There are two general pathways for siderophore biosynthesis. One is the nonribosomal peptide synthetase (NRPS) dependent pathway that is based on the well characterized NRPS multienzyme superfamily. The other is the NRPS-independent pathway, referred to as the NIS pathway. The NIS pathway utilizes a novel superfamily of NIS synthetases that are only beginning to be characterized. Unlike NRPS pathways, NIS pathways involve individual enzymes and free intermediates. NIS synthetases catalyze the condensation of carboxylic acids with amines and alcohols. NIS synthetases are divided into three subfamilies A, B and C based on their carboxylic acid substrate specificities. Type A utilizes citrate, type B utilizes 2-oxoglutarate (α-ketoglutarate) and type C utilizes monoamide or monoester derivatives of citrate, or a monohydroxamate derivative of succinate (in [Schmelz09]).

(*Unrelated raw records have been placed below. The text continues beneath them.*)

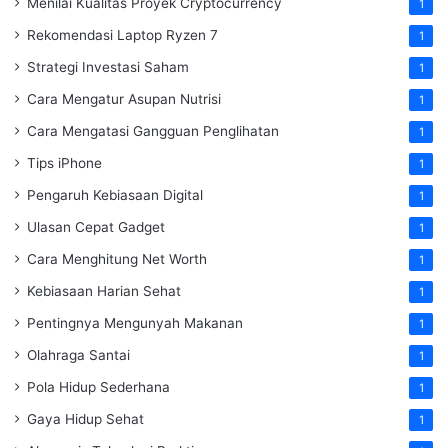
Menilai Kualitas Proyek Cryptocurrency
1
Rekomendasi Laptop Ryzen 7
1
Strategi Investasi Saham
1
Cara Mengatur Asupan Nutrisi
1
Cara Mengatasi Gangguan Penglihatan
1
Tips iPhone
1
Pengaruh Kebiasaan Digital
1
Ulasan Cepat Gadget
1
Cara Menghitung Net Worth
1
Kebiasaan Harian Sehat
1
Pentingnya Mengunyah Makanan
1
Olahraga Santai
1
Pola Hidup Sederhana
1
Gaya Hidup Sehat
1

Genes encoding NIS synthetases have been identified in over 40 species of bacteria. These genes are associated with the production of at least eight distinct siderophores (in [Berti09]). In addition to the biosynthetic pathway for achromobactin [Berti09] (this pathway), the biosynthetic pathways for the siderophores staphyloferrin A and staphyloferrin B in Staphylococcus aureus have recently been elucidated [Cheung09, Beasley09, Cotton09].
About This Pathway
This pathway is a proposed NIS (NRPS-independent) pathway for biosynthesis of achromobactin, a siderophore secreted by the plant pathogens Pseudomonas syringae pv. syringae B728a and Dickeya dadantii strain 3937 (also named Erwinia chrysanthemi strain 3937 or Pectobacterium chrysanthemi strain 3937 [Franza05, McMahon08, Schmelz09]). These two organisms are evolutionarily and pathologically distinct from each other. achromobactin has a role as a virulence factor in these organisms (in [Schmelz09]). This pathway has been studied in both Pseudomonas syringae pv. syringae B728a [Berti09] and Dickeya dadantii 3937 [Franza05, Schmelz09].

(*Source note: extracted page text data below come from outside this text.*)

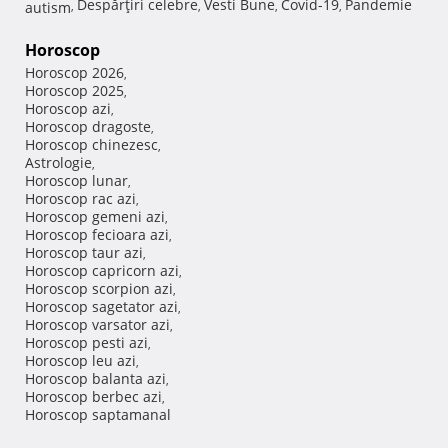
Despărţiri celebre
Vesti Bune
Covid-19
Pandemie
autism
,
,
,
,
Horoscop
Horoscop 2026
,
Horoscop 2025
,
Horoscop azi
,
Horoscop dragoste
,
Horoscop chinezesc
,
Astrologie
,
Horoscop lunar
,
Horoscop rac azi
,
Horoscop gemeni azi
,
Horoscop fecioara azi
,
Horoscop taur azi
,
Horoscop capricorn azi
,
Horoscop scorpion azi
,
Horoscop sagetator azi
,
Horoscop varsator azi
,
Horoscop pesti azi
,
Horoscop leu azi
,
Horoscop balanta azi
,
Horoscop berbec azi
,
Horoscop saptamanal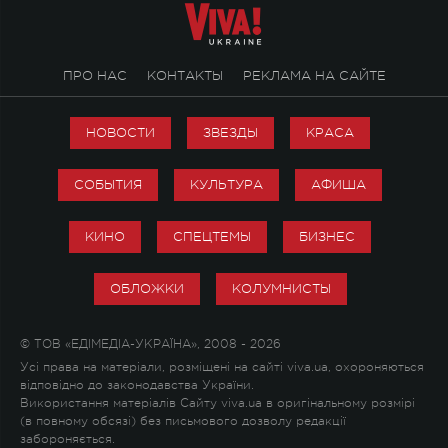
ПРО НАС
КОНТАКТЫ
РЕКЛАМА НА САЙТЕ
НОВОСТИ
ЗВЕЗДЫ
КРАСА
СОБЫТИЯ
КУЛЬТУРА
АФИША
КИНО
СПЕЦТЕМЫ
БИЗНЕС
ОБЛОЖКИ
КОЛУМНИСТЫ
© ТОВ «ЕДІМЕДІА-УКРАЇНА», 2008 - 2026
Усі права на матеріали, розміщені на сайті viva.ua, охороняються
відповідно до законодавства України.
Використання матеріалів Сайту viva.ua в оригінальному розмірі
(в повному обсязі) без письмового дозволу редакції
забороняється.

Dickeya dadantii 3937 synthesizes the siderophores chrysobactin and achromobactin in response to iron limitation. In Dickeya dadantii 3937 the genes involved in achromobactin biosynthesis have been identified [Franza05]. Biochemical analysis suggested that the product of the AcsD catalyzed reaction is O-citryl-L-serine [Schmelz09]. However, the roles of AcsE, AcsC and AcsA in Dickeya dadantii 3937 remain to be experimentally characterized. The putative pyridoxal 5'-phosphate-dependent decarboxylase product of AcsE could catalyze the formation of O-citryl-ethanolamine. AcsC was proposed to catalyze the synthesis of diaminobutyryl-citryl-ethanolamine. AcsA was proposed to catalyze the successive addition of two 2-oxoglutarate (α-ketoglutarate) moieties to produce achromobactin (in [Berti09] in [Schmelz09] and reviewed in [Challis05]). It has been shown that the 2-oxoglutarate (α-ketoglutarate) moieties of achromobactin cyclize in neutral aqueous solution to form pyrrolidine rings [Munzinger00] and in [Berti09].

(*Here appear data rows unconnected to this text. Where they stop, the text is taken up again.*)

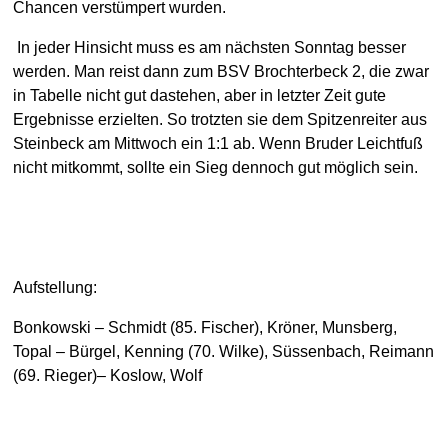
Chancen verstümpert wurden.
In jeder Hinsicht muss es am nächsten Sonntag besser
werden. Man reist dann zum BSV Brochterbeck 2, die zwar
in Tabelle nicht gut dastehen, aber in letzter Zeit gute
Ergebnisse erzielten. So trotzten sie dem Spitzenreiter aus
Steinbeck am Mittwoch ein 1:1 ab. Wenn Bruder Leichtfuß
nicht mitkommt, sollte ein Sieg dennoch gut möglich sein.
Aufstellung:
Bonkowski – Schmidt (85. Fischer), Kröner, Munsberg,
Topal – Bürgel, Kenning (70. Wilke), Süssenbach, Reimann
(69. Rieger)– Koslow, Wolf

In Pseudomonas syringae pv. syringae B728a mutant analysis showed that this organism produces both achromobactin and a pyoverdine) siderophores under iron-limited conditions. Recombinant NIS synthetases AcsA, AcsC and AcsD from Pseudomonas syringae pv. syringae B728a were expressed in Escherichia coli, purified and kinetically characterized. A minimal achromobactin synthetase was reconstituted in vitro using these three proteins. Active achromobactin analogs could also be produced using this in vitro system [Berti09].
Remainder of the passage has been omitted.